● **Exercise goal**:
When you copy the listing, reproduce each line as it appears and omit every image.

● **Given information**:
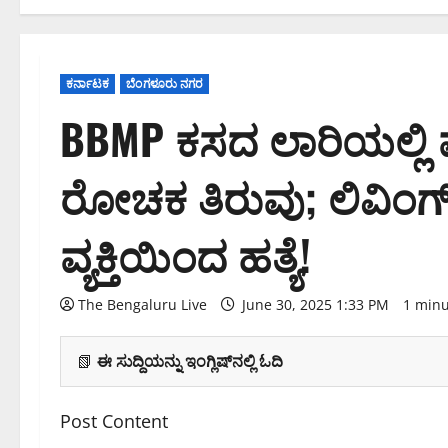
ಕರ್ನಾಟಕ
ಬೆಂಗಳೂರು ನಗರ
BBMP ಕಸದ ಲಾರಿಯಲ್ಲಿ ಮಹಿ
ರೋಚಕ ತಿರುವು; ಲಿವಿಂಗ್ ಟ
ವ್ಯಕ್ತಿಯಿಂದ ಹತ್ಯೆ!
The Bengaluru Live
June 30, 2025 1:33 PM
1 minu
📗
ಈ ಸುದ್ದಿಯನ್ನು ಇಂಗ್ಲಿಷ್‌ನಲ್ಲಿ ಓದಿ
Post Content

● **Answer section**:
ಕರ್ನಾಟಕ
ಬೆಂಗಳೂರು ನಗರ
BBMP ಕಸದ ಲಾರಿಯಲ್ಲಿ ಮಹಿ
ರೋಚಕ ತಿರುವು; ಲಿವಿಂಗ್ ಟ
ವ್ಯಕ್ತಿಯಿಂದ ಹತ್ಯೆ!
The Bengaluru Live
June 30, 2025 1:33 PM
1 minu
📗
ಈ ಸುದ್ದಿಯನ್ನು ಇಂಗ್ಲಿಷ್‌ನಲ್ಲಿ ಓದಿ
Post Content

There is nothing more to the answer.